Cependant, l’Epinard de la Nouvelle-Zélande devait rester confiné pendant longtemps encore dans quelques jardins d’amateurs. Une note de Poiteau constate qu’en 1846 la Tétragone est toujours délaissée par la consommation et qu’on n’en voit presque jamais sur les marchés[162]. L’auteur ajoute judicieusement : « Est-ce la faute des horticulteurs ? Est-ce la faute des consommateurs ? Non, c’est la faute du goût et de la routine ».
[162] Ann. Soc. roy. d’Hortic, 1846, p. 296.
La culture de la Tétragone s’est répandue plus vite en Angleterre et aux Etats-Unis où on la voit largement employée dans l’alimentation dès 1828. En Belgique, selon Morren, l’Epinard de la Nouvelle-Zélande ne serait sorti des jardins botaniques pour entrer au potager que vers 1830.

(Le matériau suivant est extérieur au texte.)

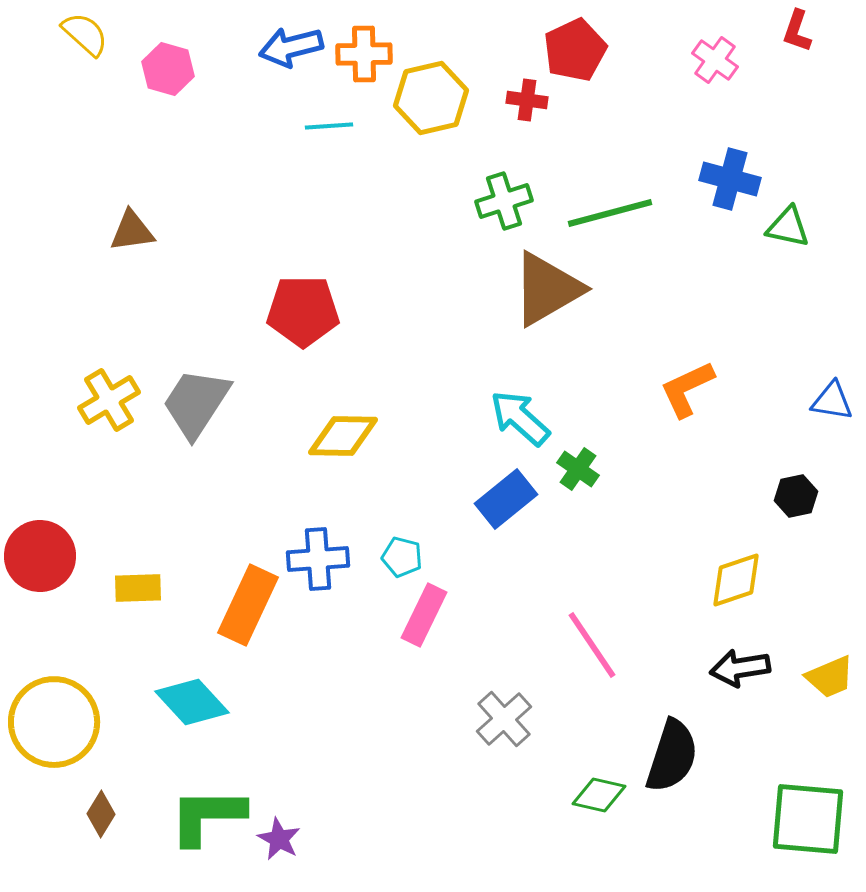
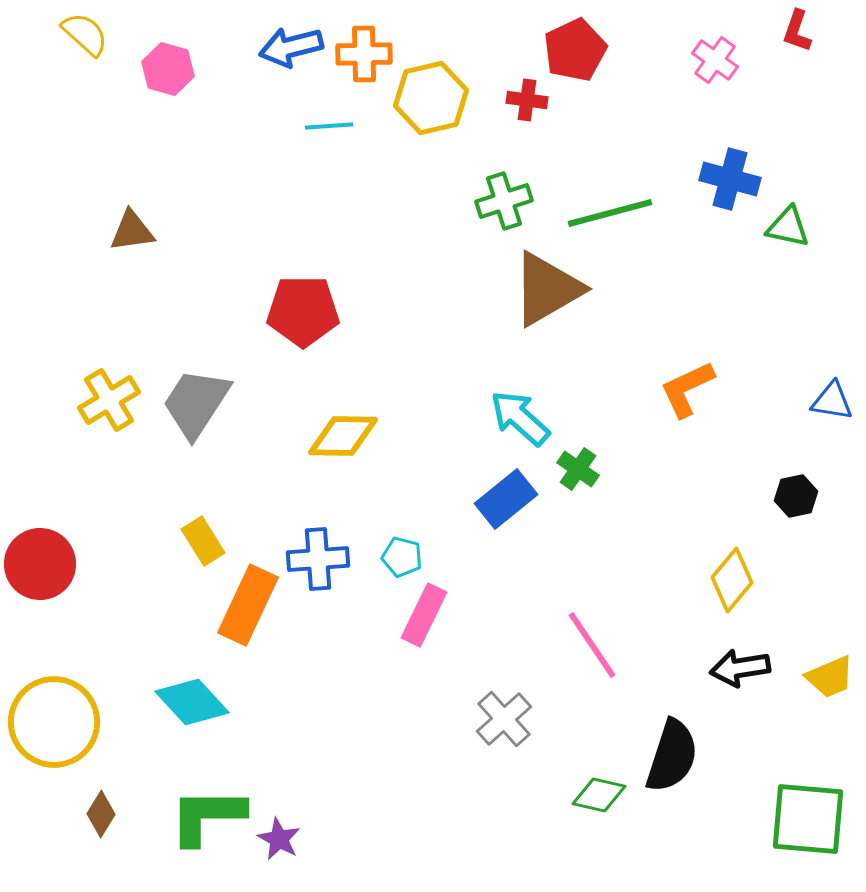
red circle at (40, 556): moved 8 px down
yellow diamond at (736, 580): moved 4 px left; rotated 32 degrees counterclockwise
yellow rectangle at (138, 588): moved 65 px right, 47 px up; rotated 60 degrees clockwise
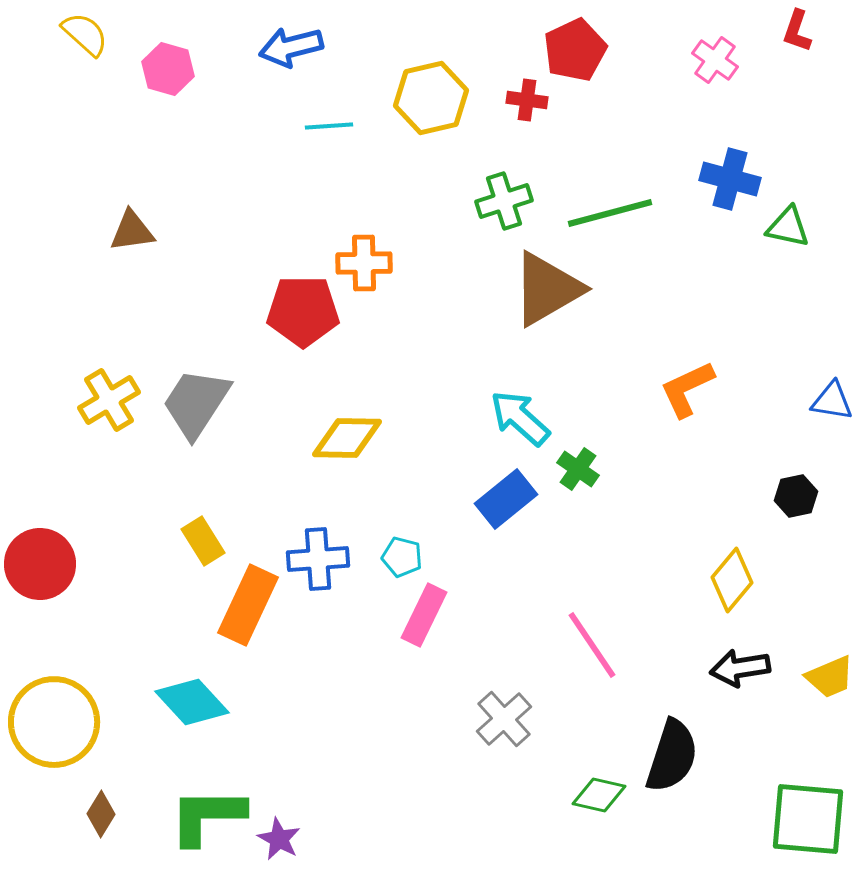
orange cross at (364, 54): moved 209 px down
yellow diamond at (343, 436): moved 4 px right, 2 px down
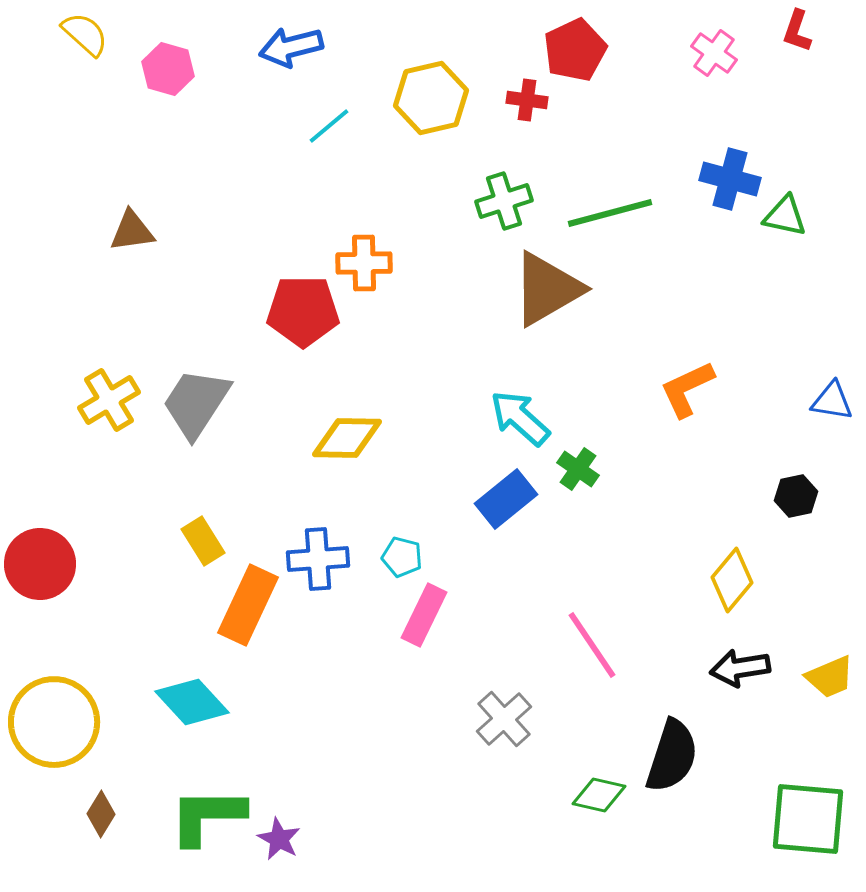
pink cross at (715, 60): moved 1 px left, 7 px up
cyan line at (329, 126): rotated 36 degrees counterclockwise
green triangle at (788, 227): moved 3 px left, 11 px up
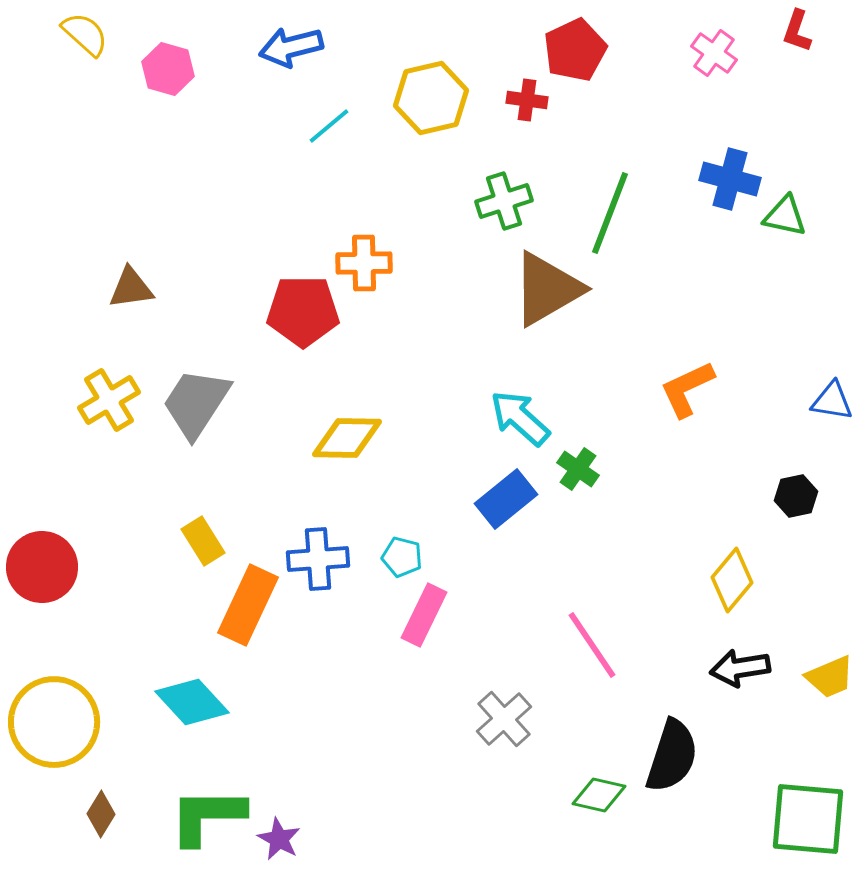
green line at (610, 213): rotated 54 degrees counterclockwise
brown triangle at (132, 231): moved 1 px left, 57 px down
red circle at (40, 564): moved 2 px right, 3 px down
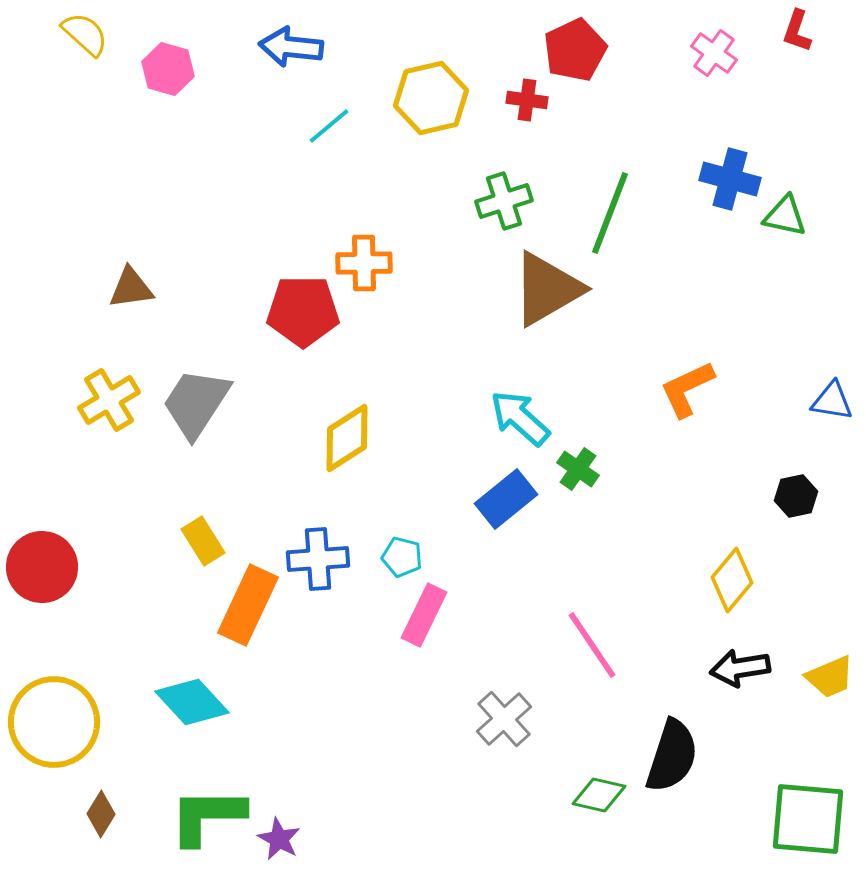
blue arrow at (291, 47): rotated 20 degrees clockwise
yellow diamond at (347, 438): rotated 34 degrees counterclockwise
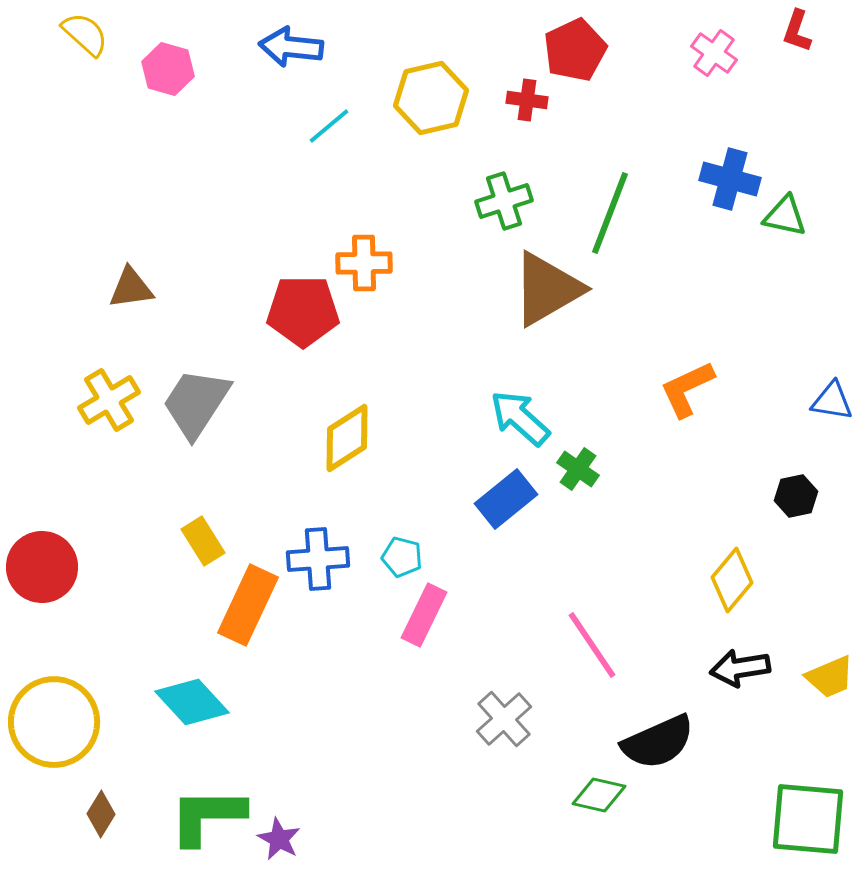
black semicircle at (672, 756): moved 14 px left, 14 px up; rotated 48 degrees clockwise
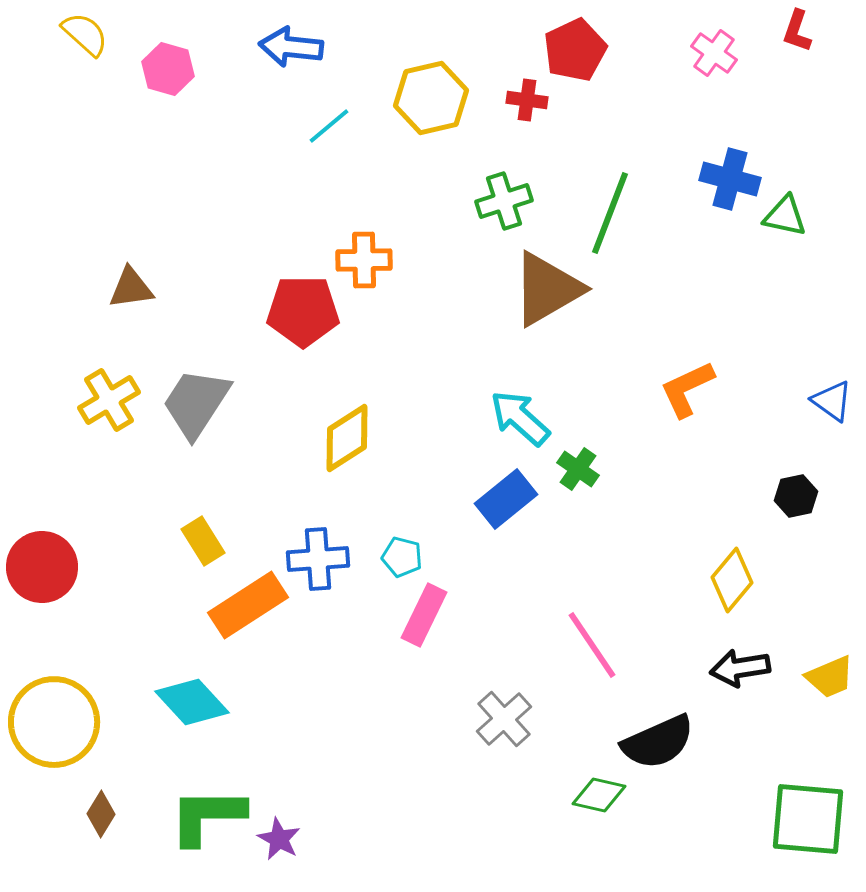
orange cross at (364, 263): moved 3 px up
blue triangle at (832, 401): rotated 27 degrees clockwise
orange rectangle at (248, 605): rotated 32 degrees clockwise
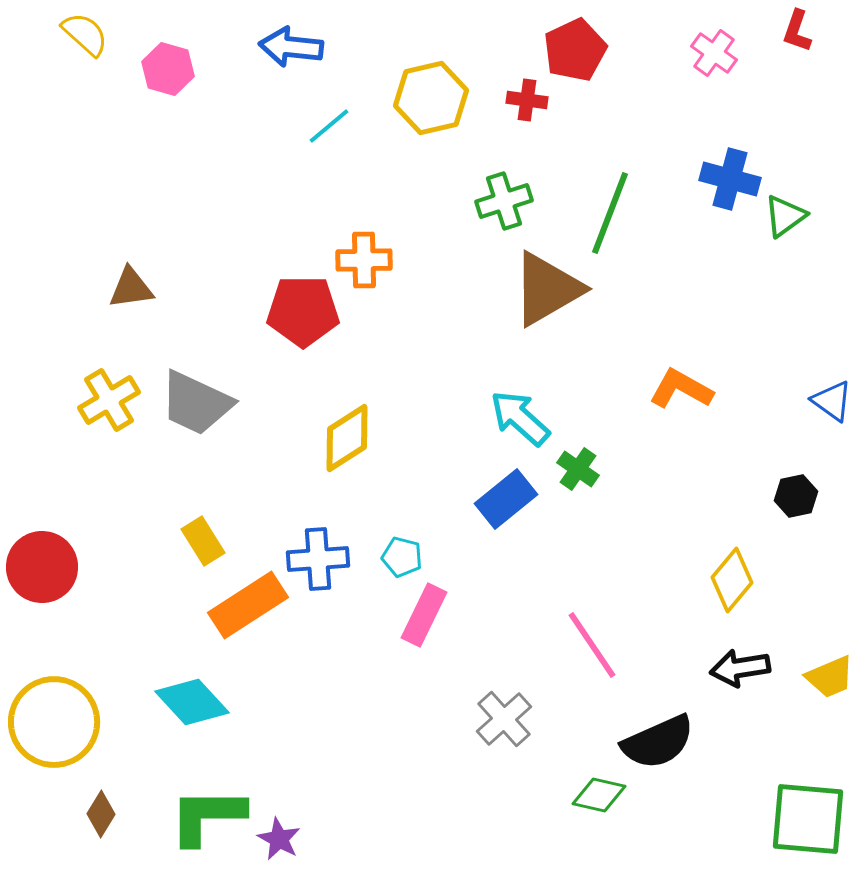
green triangle at (785, 216): rotated 48 degrees counterclockwise
orange L-shape at (687, 389): moved 6 px left; rotated 54 degrees clockwise
gray trapezoid at (196, 403): rotated 98 degrees counterclockwise
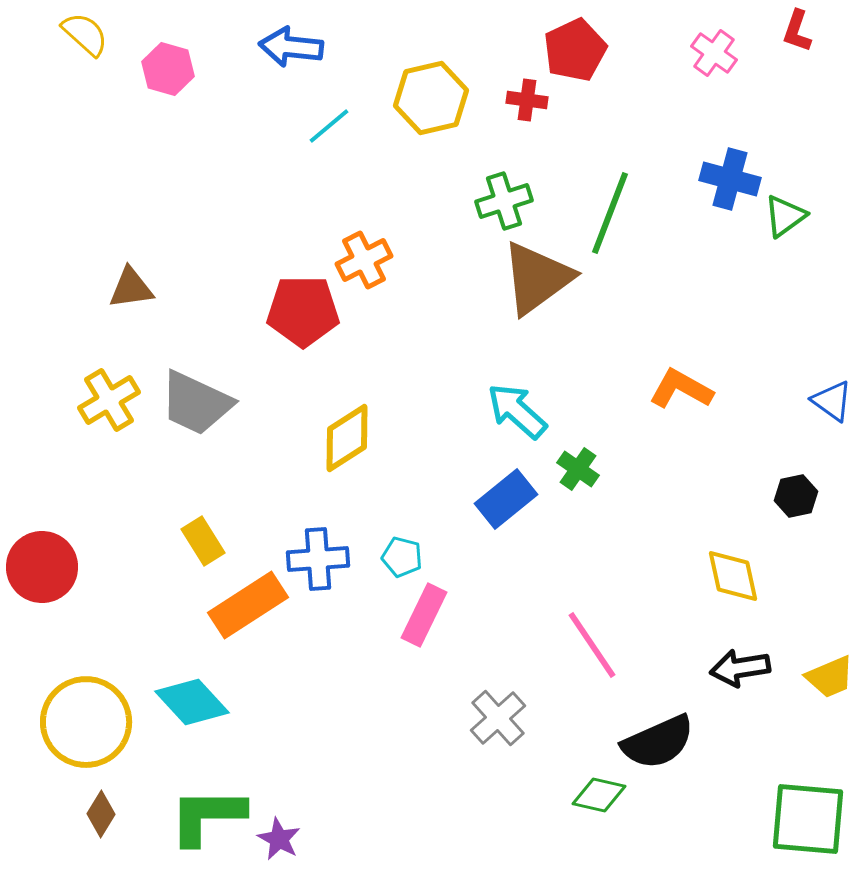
orange cross at (364, 260): rotated 26 degrees counterclockwise
brown triangle at (547, 289): moved 10 px left, 11 px up; rotated 6 degrees counterclockwise
cyan arrow at (520, 418): moved 3 px left, 7 px up
yellow diamond at (732, 580): moved 1 px right, 4 px up; rotated 52 degrees counterclockwise
gray cross at (504, 719): moved 6 px left, 1 px up
yellow circle at (54, 722): moved 32 px right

Aujourd’hui, tous les jardiniers de châteaux et de bonnes maisons bourgeoises cultivent la Tétragone pour remplacer l’Epinard pendant les grandes chaleurs, mais cette denrée horticole ne se voit jamais sur les marchés, ni chez les grands marchands de comestibles.
Quoique cultivée intensivement depuis une centaine d’années, la Tétragone n’a pas encore varié ; la plante est restée telle qu’elle était à l’état sauvage.
MM. Paillieux et Bois ont cité comme un bon légume de fantaisie une autre Ficoïde, la Glaciale, l’herbe à la glace, (Mesembrianthemum crystallinum L.), admirable plante d’ornement des jardins qui peut fournir un délicat légume pendant l’été.
L’herbe à la glace est une herbe annuelle, originaire du Cap, des Canaries, etc. et cultivée depuis longtemps.
D’après Duchesne (Répertoire des plantes utiles), on mange très souvent les feuilles de la Glaciale comme légume, à l’île Bourbon. MM. Paillieux et Bois citent dans leur ouvrage des lettres de leurs correspondants qui recommandent l’emploi de cette Ficoïde en guise d’Epinards[163].